To a congressional novice, it's a shocking statistic: Bob Casey has sponsored hundreds of bills and zero, zip, nada have become law.
That's the centerpiece of Republican candidate Tom Smith's first concentrated attack on Casey. The campaign has launched a new website casting the incumbent as "Senator Zero" and claiming that none of Casey's legislative efforts have been successful.
As is everything in politics, nothing is ever quite so black and white. While it may be true that none of Casey's stand alone pieces of legislation have become law on their own, a number of his bills have been folded into larger packages that are now law.
One example is a Casey-sponsored bill on trade adjustment assistance. It became law as part of a larger package approving three free trade agreements. He also introduced a bill that provided tax cuts and credits to workers and small businesses. The former passed as part of a payroll tax cut deal.
Casey's spokesman, Larry Smar, said Smith simply doesn't understand how Capitol Hill works.

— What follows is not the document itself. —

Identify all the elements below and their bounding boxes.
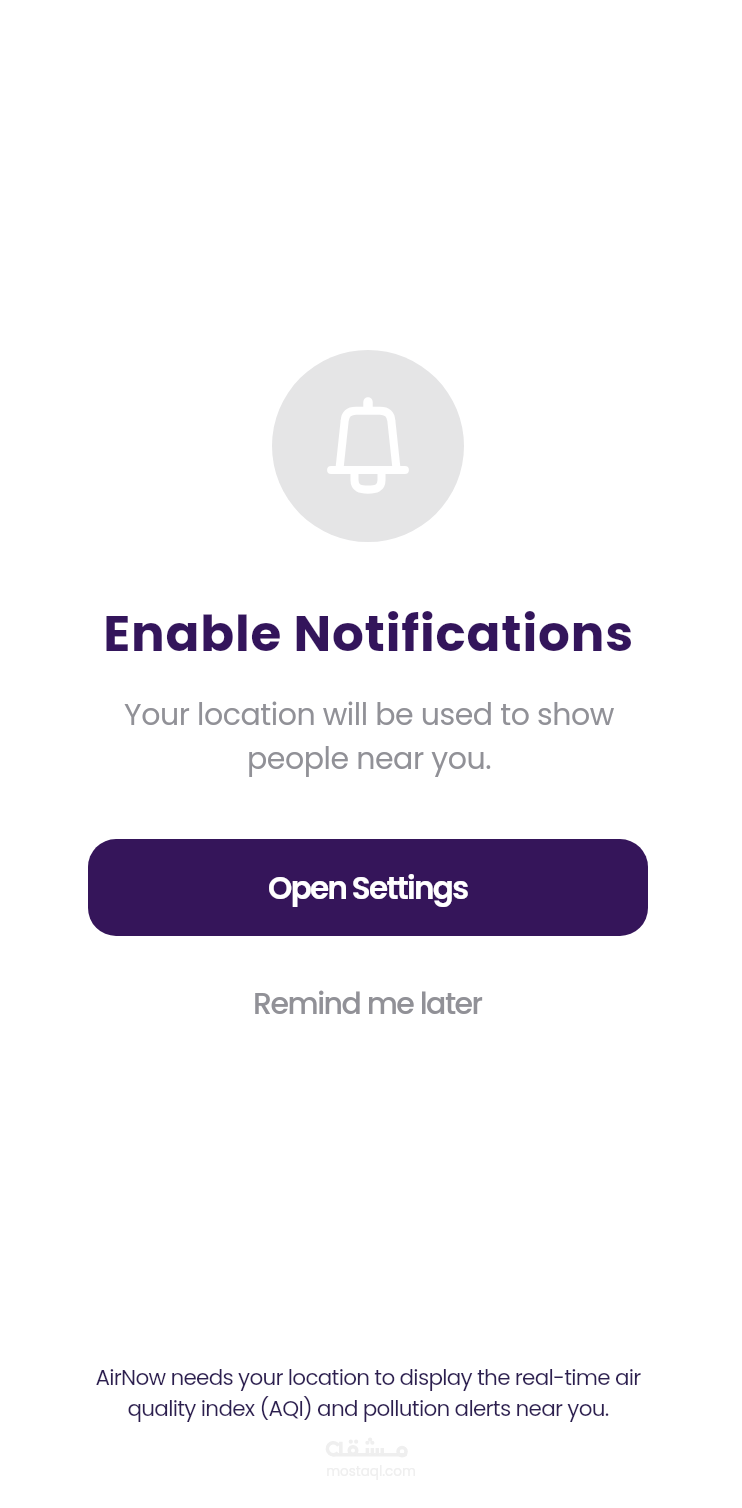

"Tom Smith clearly doesn't know how the legislative process works. Due to compromise and negotiation, bills and amendments are added to other bills or a different version of the bill is the one that is signed into law," Smar said.
But Smith's campaign isn't backing down. Asked about the bills Casey had sponsored that became law through other vehicles, Megan Piwowar, Smith's spokeswoman, reiterated their claim.
"Bob Casey would like voters to believe that passing zero bills into law in five years is a record to be proud of, just like he would like them to believe that voting for the president's failed policies 95% of the time makes him 'independent'," Piwowar said, adding that Casey is "offering the political spin of a career politician."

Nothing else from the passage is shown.